- [Required action]:
Please retype all of the data below, word for word.
*** Given records ***
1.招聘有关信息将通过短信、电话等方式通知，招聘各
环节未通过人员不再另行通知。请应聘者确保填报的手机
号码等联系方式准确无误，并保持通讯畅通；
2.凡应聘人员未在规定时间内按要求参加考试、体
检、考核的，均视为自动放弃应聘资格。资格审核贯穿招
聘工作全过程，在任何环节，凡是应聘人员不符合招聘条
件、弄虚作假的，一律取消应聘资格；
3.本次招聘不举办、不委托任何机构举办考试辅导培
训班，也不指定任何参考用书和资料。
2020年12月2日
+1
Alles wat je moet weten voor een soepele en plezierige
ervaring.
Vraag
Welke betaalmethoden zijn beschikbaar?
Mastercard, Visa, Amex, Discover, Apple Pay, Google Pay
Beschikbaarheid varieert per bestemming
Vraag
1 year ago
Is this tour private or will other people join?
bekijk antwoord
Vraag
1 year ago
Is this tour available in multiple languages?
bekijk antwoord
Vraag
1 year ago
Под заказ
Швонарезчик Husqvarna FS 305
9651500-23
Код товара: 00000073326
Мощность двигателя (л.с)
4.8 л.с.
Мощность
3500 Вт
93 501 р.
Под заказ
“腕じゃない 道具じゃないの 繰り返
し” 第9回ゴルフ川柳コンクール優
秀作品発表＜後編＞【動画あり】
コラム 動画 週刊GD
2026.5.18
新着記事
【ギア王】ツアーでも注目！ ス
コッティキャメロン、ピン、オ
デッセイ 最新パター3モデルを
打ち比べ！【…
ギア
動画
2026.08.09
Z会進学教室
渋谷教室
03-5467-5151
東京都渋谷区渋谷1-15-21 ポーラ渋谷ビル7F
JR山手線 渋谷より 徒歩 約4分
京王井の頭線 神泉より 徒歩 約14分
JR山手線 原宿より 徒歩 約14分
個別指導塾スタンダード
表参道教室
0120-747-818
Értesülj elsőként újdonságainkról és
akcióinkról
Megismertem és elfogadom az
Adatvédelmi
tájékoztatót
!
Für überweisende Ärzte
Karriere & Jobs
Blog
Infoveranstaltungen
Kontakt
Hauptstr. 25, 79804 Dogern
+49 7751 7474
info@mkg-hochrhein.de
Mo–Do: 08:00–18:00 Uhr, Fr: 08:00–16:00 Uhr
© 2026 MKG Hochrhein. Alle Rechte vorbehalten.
*** End of Given records ***
- [Result below]:
1.招聘有关信息将通过短信、电话等方式通知，招聘各
环节未通过人员不再另行通知。请应聘者确保填报的手机
号码等联系方式准确无误，并保持通讯畅通；
2.凡应聘人员未在规定时间内按要求参加考试、体
检、考核的，均视为自动放弃应聘资格。资格审核贯穿招
聘工作全过程，在任何环节，凡是应聘人员不符合招聘条
件、弄虚作假的，一律取消应聘资格；
3.本次招聘不举办、不委托任何机构举办考试辅导培
训班，也不指定任何参考用书和资料。
2020年12月2日
+1
Alles wat je moet weten voor een soepele en plezierige
ervaring.
Vraag
Welke betaalmethoden zijn beschikbaar?
Mastercard, Visa, Amex, Discover, Apple Pay, Google Pay
Beschikbaarheid varieert per bestemming
Vraag
1 year ago
Is this tour private or will other people join?
bekijk antwoord
Vraag
1 year ago
Is this tour available in multiple languages?
bekijk antwoord
Vraag
1 year ago
Под заказ
Швонарезчик Husqvarna FS 305
9651500-23
Код товара: 00000073326
Мощность двигателя (л.с)
4.8 л.с.
Мощность
3500 Вт
93 501 р.
Под заказ
“腕じゃない 道具じゃないの 繰り返
し” 第9回ゴルフ川柳コンクール優
秀作品発表＜後編＞【動画あり】
コラム 動画 週刊GD
2026.5.18
新着記事
【ギア王】ツアーでも注目！ ス
コッティキャメロン、ピン、オ
デッセイ 最新パター3モデルを
打ち比べ！【…
ギア
動画
2026.08.09
Z会進学教室
渋谷教室
03-5467-5151
東京都渋谷区渋谷1-15-21 ポーラ渋谷ビル7F
JR山手線 渋谷より 徒歩 約4分
京王井の頭線 神泉より 徒歩 約14分
JR山手線 原宿より 徒歩 約14分
個別指導塾スタンダード
表参道教室
0120-747-818
Értesülj elsőként újdonságainkról és
akcióinkról
Megismertem és elfogadom az
Adatvédelmi
tájékoztatót
!
Für überweisende Ärzte
Karriere & Jobs
Blog
Infoveranstaltungen
Kontakt
Hauptstr. 25, 79804 Dogern
+49 7751 7474
info@mkg-hochrhein.de
Mo–Do: 08:00–18:00 Uhr, Fr: 08:00–16:00 Uhr
© 2026 MKG Hochrhein. Alle Rechte vorbehalten.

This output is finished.